— Из второго акта «Гамлета».
— Ошиблась — это самый конец драмы, но все равно два ноль в твою пользу.
Вошла Ленка и сухо сказала:
— Нина… Ах, ты уж готова. Идем, я тебя уложу. Боже мой, пышет как печка. Николай, я тебя провожаю. Идем, Нина, — и она увела ее.
*
Они уехали на вокзал. Нина лежала в полузабытьи, но бреда не было.
Сергей подошел и осторожно пощупал ее лоб губами. Она, как заводная кукла, открыла и закрыла глаза.
— Ну, как? — спросил он, присаживаясь рядом, и погладил ее по щеке.

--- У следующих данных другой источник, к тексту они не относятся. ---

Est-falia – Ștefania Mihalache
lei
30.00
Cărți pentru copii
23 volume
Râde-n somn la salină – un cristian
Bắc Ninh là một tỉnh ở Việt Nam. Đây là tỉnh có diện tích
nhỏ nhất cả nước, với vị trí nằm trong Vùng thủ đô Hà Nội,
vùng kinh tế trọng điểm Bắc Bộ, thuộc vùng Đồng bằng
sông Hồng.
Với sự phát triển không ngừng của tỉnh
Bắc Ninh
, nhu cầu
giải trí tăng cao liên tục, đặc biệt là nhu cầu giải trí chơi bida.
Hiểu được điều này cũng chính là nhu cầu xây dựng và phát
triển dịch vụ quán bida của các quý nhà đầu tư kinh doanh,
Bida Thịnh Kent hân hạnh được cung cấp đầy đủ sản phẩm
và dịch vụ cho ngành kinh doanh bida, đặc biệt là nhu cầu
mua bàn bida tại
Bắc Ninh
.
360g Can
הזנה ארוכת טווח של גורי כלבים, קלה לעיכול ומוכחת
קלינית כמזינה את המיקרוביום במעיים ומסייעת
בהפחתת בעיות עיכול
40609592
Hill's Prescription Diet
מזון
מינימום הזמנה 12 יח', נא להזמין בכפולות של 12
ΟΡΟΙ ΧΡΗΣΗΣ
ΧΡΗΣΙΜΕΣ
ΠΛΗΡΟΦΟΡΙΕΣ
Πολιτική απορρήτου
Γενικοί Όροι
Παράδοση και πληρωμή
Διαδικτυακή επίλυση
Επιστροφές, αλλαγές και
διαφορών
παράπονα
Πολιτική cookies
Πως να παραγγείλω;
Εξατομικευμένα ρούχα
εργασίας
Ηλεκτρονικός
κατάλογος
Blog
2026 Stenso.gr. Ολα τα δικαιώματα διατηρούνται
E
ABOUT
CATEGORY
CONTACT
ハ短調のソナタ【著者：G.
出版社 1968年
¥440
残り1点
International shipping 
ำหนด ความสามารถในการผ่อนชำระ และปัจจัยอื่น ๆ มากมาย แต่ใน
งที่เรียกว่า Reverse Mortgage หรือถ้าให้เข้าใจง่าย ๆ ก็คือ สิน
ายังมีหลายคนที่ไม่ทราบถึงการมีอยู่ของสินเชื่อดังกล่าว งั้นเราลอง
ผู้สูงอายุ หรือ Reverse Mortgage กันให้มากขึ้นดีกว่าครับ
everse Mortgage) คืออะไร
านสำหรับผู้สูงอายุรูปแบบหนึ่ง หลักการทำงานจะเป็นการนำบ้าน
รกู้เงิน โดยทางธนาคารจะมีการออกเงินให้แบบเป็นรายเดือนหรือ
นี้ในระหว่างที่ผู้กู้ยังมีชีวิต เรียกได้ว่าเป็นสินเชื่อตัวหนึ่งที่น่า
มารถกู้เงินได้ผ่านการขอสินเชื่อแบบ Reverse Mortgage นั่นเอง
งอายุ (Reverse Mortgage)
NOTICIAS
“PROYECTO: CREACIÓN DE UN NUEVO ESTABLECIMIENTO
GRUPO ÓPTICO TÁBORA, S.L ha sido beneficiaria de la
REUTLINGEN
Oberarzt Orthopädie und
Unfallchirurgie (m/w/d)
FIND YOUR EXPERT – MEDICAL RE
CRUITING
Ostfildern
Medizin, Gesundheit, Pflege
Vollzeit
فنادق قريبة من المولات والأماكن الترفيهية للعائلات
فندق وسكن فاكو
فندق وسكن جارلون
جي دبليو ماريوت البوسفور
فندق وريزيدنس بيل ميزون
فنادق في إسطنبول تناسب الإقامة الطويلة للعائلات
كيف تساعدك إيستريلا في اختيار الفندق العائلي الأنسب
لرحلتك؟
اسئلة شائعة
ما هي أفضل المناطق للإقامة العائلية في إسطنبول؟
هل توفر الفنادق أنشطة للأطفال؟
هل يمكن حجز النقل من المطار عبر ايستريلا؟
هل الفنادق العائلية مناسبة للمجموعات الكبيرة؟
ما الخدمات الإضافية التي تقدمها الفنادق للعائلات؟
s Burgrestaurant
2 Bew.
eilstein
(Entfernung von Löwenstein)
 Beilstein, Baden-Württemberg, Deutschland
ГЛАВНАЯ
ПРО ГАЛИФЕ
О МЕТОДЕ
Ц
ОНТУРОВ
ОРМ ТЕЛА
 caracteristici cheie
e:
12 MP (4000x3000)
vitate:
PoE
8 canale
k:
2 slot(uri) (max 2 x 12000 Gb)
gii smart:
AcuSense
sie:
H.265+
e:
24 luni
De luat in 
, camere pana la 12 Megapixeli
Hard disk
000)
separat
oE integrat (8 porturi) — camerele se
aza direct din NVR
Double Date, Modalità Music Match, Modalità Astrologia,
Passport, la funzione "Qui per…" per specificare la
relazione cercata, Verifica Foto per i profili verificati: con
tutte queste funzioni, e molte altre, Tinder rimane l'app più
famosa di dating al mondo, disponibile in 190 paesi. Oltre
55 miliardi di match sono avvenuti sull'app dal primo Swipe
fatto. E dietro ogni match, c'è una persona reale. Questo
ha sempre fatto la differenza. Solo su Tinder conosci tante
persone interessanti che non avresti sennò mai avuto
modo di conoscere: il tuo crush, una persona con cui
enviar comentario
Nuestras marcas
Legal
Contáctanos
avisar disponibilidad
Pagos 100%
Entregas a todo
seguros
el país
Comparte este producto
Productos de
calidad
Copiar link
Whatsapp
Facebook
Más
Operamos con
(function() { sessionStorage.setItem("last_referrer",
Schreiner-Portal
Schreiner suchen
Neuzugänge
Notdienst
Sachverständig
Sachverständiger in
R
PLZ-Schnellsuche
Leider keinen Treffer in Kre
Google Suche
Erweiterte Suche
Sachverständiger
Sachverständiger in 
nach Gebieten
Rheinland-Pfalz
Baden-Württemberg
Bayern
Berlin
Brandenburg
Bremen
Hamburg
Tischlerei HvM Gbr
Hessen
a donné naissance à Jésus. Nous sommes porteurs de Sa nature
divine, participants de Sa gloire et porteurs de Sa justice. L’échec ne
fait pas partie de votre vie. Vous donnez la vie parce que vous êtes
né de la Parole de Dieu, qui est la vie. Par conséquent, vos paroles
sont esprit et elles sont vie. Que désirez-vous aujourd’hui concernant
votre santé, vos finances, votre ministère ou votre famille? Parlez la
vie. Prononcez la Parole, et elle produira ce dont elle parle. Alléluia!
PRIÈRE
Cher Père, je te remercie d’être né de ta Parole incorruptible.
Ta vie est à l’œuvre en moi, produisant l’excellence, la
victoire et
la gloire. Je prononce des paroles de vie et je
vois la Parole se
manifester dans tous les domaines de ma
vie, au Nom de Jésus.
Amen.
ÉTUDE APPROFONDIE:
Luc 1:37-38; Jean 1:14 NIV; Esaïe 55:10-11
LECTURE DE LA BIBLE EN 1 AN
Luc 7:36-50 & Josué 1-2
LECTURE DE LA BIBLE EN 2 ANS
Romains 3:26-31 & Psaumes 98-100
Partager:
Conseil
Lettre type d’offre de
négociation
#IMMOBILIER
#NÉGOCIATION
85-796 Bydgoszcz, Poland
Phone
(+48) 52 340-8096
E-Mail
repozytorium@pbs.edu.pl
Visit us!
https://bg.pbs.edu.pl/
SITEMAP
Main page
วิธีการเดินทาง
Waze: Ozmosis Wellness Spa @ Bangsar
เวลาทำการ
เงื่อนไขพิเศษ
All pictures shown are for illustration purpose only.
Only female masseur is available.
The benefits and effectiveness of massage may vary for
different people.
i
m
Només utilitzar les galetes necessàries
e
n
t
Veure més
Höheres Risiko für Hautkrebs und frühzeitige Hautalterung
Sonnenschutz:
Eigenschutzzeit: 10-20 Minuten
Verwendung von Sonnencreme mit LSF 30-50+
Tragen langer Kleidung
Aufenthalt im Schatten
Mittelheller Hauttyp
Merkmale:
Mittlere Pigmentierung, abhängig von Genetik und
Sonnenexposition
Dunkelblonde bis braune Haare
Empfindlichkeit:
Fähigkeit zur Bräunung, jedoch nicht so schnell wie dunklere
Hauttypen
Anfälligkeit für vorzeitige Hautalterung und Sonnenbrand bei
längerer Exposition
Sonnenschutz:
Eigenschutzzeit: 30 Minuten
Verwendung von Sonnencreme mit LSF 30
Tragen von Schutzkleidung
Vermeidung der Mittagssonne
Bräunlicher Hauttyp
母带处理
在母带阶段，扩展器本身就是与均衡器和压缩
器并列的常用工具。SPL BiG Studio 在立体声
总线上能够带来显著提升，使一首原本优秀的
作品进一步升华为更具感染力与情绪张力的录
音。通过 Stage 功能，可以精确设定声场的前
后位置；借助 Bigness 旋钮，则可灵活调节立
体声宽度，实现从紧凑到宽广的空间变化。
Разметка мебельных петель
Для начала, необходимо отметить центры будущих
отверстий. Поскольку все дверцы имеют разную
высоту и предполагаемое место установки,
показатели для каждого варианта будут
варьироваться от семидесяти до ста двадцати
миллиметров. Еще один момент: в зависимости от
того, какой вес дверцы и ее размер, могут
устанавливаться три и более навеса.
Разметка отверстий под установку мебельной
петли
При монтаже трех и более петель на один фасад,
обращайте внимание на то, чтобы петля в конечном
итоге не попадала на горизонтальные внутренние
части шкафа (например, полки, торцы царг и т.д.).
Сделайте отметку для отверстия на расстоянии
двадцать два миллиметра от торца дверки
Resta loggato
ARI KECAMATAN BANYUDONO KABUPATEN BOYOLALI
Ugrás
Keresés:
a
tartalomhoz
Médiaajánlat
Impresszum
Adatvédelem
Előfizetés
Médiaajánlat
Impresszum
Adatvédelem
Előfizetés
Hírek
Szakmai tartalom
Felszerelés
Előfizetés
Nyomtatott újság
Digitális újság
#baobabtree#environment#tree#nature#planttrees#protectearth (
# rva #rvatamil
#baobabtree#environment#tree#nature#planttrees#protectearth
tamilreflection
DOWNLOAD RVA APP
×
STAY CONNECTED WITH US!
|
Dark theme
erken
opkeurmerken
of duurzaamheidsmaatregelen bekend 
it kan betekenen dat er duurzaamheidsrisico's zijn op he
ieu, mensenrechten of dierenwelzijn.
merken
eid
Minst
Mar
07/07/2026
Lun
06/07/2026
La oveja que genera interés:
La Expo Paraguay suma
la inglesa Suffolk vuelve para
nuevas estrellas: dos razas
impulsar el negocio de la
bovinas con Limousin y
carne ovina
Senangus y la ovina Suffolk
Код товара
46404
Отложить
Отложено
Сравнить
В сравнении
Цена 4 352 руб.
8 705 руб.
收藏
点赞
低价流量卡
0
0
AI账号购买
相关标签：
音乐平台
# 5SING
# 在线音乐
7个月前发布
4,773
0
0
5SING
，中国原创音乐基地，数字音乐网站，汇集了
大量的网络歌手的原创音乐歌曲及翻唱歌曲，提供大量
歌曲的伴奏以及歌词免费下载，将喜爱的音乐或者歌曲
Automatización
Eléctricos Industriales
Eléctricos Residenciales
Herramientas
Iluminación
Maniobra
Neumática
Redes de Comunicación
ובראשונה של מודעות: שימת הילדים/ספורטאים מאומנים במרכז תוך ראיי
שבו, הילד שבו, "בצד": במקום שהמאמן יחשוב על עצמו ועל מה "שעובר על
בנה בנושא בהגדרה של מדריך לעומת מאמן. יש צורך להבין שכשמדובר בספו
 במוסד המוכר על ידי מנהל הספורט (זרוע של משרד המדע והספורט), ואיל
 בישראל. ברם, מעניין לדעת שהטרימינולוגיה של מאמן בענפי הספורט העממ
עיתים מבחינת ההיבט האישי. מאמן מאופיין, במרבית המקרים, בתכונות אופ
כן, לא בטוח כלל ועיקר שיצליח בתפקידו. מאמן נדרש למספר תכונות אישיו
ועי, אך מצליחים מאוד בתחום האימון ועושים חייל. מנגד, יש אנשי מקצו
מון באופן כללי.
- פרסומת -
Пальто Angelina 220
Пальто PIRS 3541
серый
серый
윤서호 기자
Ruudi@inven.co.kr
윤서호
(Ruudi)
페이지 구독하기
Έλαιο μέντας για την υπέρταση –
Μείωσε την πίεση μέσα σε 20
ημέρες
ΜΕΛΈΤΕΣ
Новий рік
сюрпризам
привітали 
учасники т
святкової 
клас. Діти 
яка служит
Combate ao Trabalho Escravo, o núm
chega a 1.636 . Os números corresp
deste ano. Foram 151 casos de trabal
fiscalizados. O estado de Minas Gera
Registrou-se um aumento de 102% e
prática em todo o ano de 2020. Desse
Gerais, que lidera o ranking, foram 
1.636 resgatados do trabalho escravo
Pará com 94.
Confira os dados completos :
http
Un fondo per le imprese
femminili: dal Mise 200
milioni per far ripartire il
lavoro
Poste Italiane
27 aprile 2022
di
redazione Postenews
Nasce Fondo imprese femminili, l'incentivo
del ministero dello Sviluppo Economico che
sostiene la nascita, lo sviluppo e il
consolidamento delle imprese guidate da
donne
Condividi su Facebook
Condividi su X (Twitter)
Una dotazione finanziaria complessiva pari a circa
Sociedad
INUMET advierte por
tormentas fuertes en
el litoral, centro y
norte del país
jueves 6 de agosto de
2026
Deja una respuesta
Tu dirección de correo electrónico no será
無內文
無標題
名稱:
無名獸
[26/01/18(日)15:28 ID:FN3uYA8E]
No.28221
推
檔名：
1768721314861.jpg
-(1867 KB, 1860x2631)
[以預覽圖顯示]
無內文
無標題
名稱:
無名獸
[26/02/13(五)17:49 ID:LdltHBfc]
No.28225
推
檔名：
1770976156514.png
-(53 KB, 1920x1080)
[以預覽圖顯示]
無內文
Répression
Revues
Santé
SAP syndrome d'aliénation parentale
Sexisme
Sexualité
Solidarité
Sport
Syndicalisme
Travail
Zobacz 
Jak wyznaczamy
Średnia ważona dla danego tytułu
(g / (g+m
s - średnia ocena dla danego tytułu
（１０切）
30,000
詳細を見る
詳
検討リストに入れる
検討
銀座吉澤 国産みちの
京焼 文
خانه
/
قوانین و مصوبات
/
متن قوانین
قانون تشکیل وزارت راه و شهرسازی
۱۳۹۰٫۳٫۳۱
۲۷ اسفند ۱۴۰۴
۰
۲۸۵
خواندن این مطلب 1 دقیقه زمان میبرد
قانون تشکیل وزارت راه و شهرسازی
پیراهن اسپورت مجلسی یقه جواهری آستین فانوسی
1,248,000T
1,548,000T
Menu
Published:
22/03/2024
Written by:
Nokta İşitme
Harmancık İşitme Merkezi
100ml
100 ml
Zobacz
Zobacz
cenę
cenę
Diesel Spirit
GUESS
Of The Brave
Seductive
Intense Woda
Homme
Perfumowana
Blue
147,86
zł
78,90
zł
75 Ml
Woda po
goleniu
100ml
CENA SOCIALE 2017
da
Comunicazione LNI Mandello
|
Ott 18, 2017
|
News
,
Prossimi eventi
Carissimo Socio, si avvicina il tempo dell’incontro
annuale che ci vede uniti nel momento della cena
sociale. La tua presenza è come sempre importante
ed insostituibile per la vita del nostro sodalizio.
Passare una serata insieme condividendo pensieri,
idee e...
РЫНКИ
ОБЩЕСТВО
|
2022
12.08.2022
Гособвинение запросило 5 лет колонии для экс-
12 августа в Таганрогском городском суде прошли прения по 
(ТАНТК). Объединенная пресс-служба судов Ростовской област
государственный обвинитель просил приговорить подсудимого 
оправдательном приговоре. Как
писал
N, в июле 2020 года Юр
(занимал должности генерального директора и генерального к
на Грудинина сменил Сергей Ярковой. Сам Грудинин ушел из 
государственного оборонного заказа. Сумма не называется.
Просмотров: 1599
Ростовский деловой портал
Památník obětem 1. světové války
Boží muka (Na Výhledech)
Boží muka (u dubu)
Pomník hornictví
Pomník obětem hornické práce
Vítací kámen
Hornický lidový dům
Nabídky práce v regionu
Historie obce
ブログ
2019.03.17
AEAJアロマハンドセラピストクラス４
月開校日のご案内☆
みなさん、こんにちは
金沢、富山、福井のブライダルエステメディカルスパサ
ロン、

Она поняла, о чем он спрашивает, и ответила:
— Все!
— Все? — посомневался он.
— Мы с ним расстались.
Сергей подумал.
— Позвонить Григорию? Или пусть Лена придет?
Она покачала головой.
— Сколько сейчас времени?
— Часов семь. Сейчас посмотрю точно.
— Не надо, Сережа. Дайте мне, пожалуйста, туфли. Я пойду одна.
— Одна? Да вы…
— Я пойду одна.
Он подумал:
— Да, пожалуй, что так лучше. Только постойте — я вас довезу хотя бы до вашего переулка.
В квартиру она вошла сама. Комната в такт с пульсом прыгала перед ней, но она аккуратно разделась перед зеркалом, повесила манто и вошла в столовую. Григорий и Петушок сидели за столом и строили небоскреб за небоскребом. Она подошла и тихо погладила Петушка по волосам. Он быстро обернулся.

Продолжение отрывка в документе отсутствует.